I hate school. I hate the way the school system works.
Why do we insist on schooling young people? Well, that's obvious, isn't it? To educate them about the world around them. To teach them about life, about the world, about how things work. To prepare them for life as an adult.
That might be fair enough, in the beginning. You enter nursery. You learn to interact with other children and with adults. You learn about manners, and about fairness. You're introduced to all kinds of exciting new ideas and activities. You have fun.
I love little children. They're so full of life, so full of that childish curiosity. They want to explore and learn about every single thing they come into contact with. Of course, as we get older, everything stops being new and exciting. We've seen it before. Maybe, though, that's not all there is too it. I know I still get excited over little things. I know that the times when I'm actually in sight of that elusive thing called "happiness" are when things are at their simplest. The sun. Laughing. New places.
As we get older, further through the school system, they take the "life" part out of it. It becomes less and less about life, about living, about enjoying living, and more and more about fitting in all the "necessary" things. It becomes stressful, not just for the pupils, but for the teachers. The teachers have got too many things they're supposed to get done in too little time, and the pupils are faced with the impossible task of keeping up with what the teacher doesn't even have time for. Being the daughter of two teachers, albeit two primary school teachers, I'm horribly aware of the other side to things.
There are too many thing to be taught and learned in every school year, in every term, even in every day. Too many things to be covered that there just isn't the time for. You'd need the perfect class to get it all done. The perfect class, however, doesn't exist. There will always be the pupils who are intelligent and get all their work done before everyone else. There will always be the pupils who try their hardest but are just slower and not as bright as the rest of the class. There will always be those bright pupils who respond to their lack of stimulation by acting up, and there will always be those slower pupils who express their frustration at being slower by acting up. There will always be children who come from troubled homes. There will always be children with parents who are pushy, overbearing and expect the very best for their little darlings, and their will always be children whose parents send them to school each day without any breakfast.
And, of course, each child is supposed to be dealt with in a certain way. And, of course, each teacher has about thirty children to teach and therefore can't devote their attention to each child individually. And so, everyone is stressed. No one gets what they need and deserve out of it.
Then you get to my age, from younger than I am now to basically the end of the education system, and suddenly, the life part seems to have disappeared. My schooling now isn't about teaching me to appreciate life. It's not about encouraging me to enjoy everything around me or responding to my curiosity. It's about exams. They're about how much of a certain load of information from an entire year I can remember and write onto a piece of paper in an hour or two. That's not life.

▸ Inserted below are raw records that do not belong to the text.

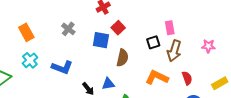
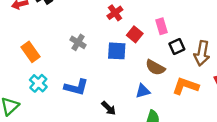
pink rectangle: (170, 28) -> (162, 26), moved
brown semicircle: (122, 58) -> (155, 67), moved, turned 114
blue triangle: (108, 84) -> (143, 91), moved

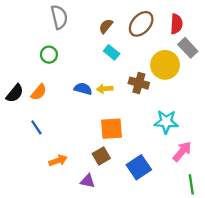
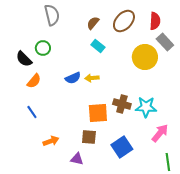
brown cross: (139, 83) -> (122, 104), moved
blue semicircle: (83, 89) -> (73, 78), turned 140
black semicircle: (15, 93) -> (24, 59), moved, turned 96
brown square: (101, 156) -> (89, 137), turned 35

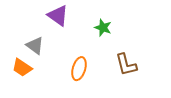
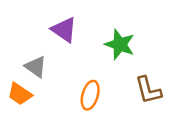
green star: (103, 28) -> (120, 44), size x1.4

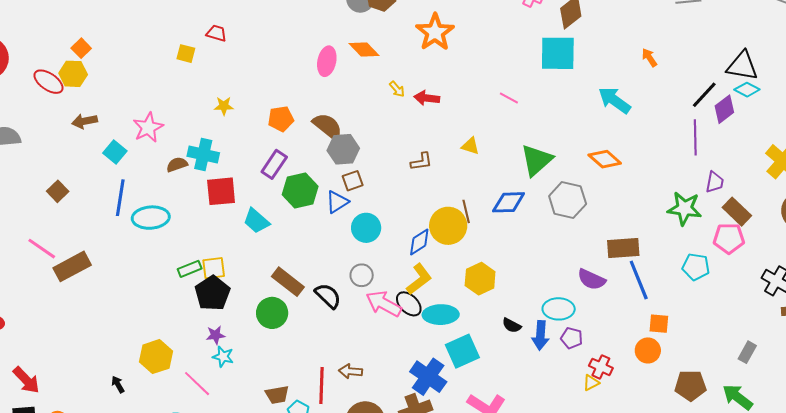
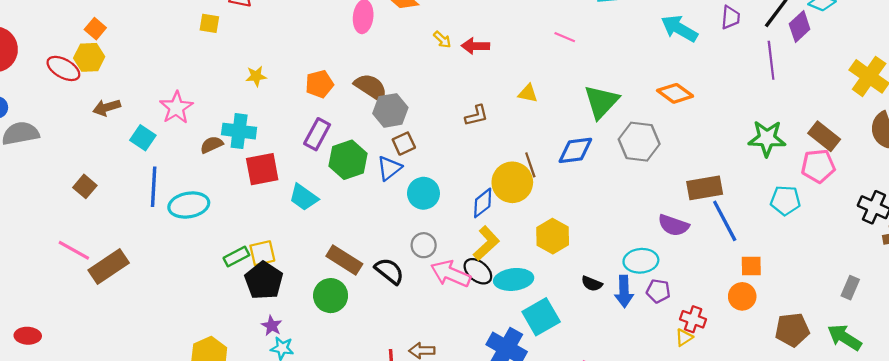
purple trapezoid: (715, 182) -> (731, 17), moved
purple star: (216, 335) -> (272, 326), turned -30

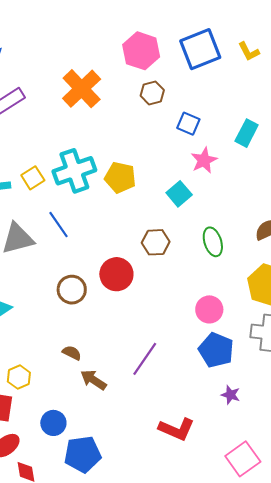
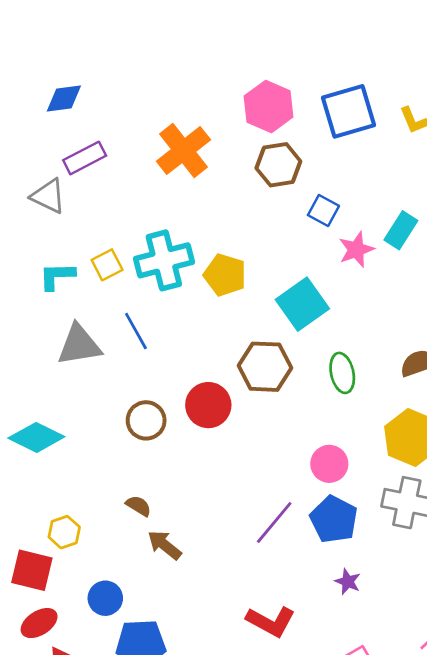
brown hexagon: (152, 93) -> (278, 165), size x1.4
pink star: (204, 160) -> (356, 250), moved
cyan square: (179, 194) -> (302, 304), size x1.5
brown hexagon: (156, 242) -> (265, 367), size x1.4
purple line: (145, 359) -> (274, 522), moved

I was sat at the table just now, struggling to fix my attention on psychology revision, when I looked outside and saw the sun. The thought occurred to me that I would like to just go ad sit in it. Maybe take a drink, maybe take a book, maybe take my ipod. Maybe sit for just ten minutes, maybe stay for hours. That's life. Being able to enjoy what's around us. why can't school be about that? What does a certificate of education in some subject really tell you about someone?
And, of course, after this, I want to go to university. Why? Because it's what's expected. It's what people do. Therefore, it's what I want to do. Because if I don't do that, then I'll feel inadequate. A failure. It's a sort of don't-want-to-miss-out thing. Don't get me wrong, I genuinely want to continue learning French. But could I do that just as well by going to live in France for a while? Yes, probably. And would I be happier doing it that way? Well, I'd certainly be less stressed. But I wouldn't have that magic degree at the end, and it seems that things like that are important in life.
Of course there are valuable skills that come from schooling. It's important that we know how to focus, how to pay attention when it's required, how to respect other people, how to be considerate of those around us, how to follow rules, etc. The list goes on. Unfortunately, school doesn't always teach that effectively. It can't, not with everything else. And there are an awful lot of adults out there that don't have those skills.
After uni, then I'll go and get a job, apparently. Most likely, a job that isn't really needed. That isn't actually helping anyone or sorting society out.
I guess it's not the schooling system I hate. I guess it's just the whole fucking society.
I'm tired of typing now. I'm tired of the whole thing. Sorry for the poorly structured rant.